* **BRIEF**: Repeat exactly the lines from the line containing "售来提升兰州百合种植户的收入；通过天猫正宗原产地" through the last line of the records below, inclusive, and nothing else.

* **INPUT DATA**:
★ ★ ★ ★
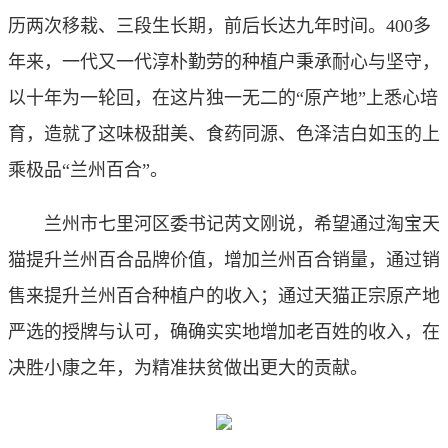
历两次移栽、三段生长期，前后长达九年时间。400多
年来，一代又一代淳朴勤劳的种植户秉承耐心与坚守，
以十年为一轮回，在这片独一无二的“原产地”上悉心培
育，造就了这味极甜美、食药同源、色泽洁白如玉的上
乘极品“兰州百合”。
兰州市七里河区委书记芮文刚说，希望通过淘宝天
猫提升兰州百合品牌价值，增加兰州百合销量，通过销
售来提升兰州百合种植户的收入；通过天猫正宗原产地
严选的授牌与认可，确确实实地增加老百姓的收入，在
决胜小康之年，为精准扶贫做出更大的贡献。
★ ★ ★ ★
* **SOLVED PROBLEM**:
售来提升兰州百合种植户的收入；通过天猫正宗原产地
严选的授牌与认可，确确实实地增加老百姓的收入，在
决胜小康之年，为精准扶贫做出更大的贡献。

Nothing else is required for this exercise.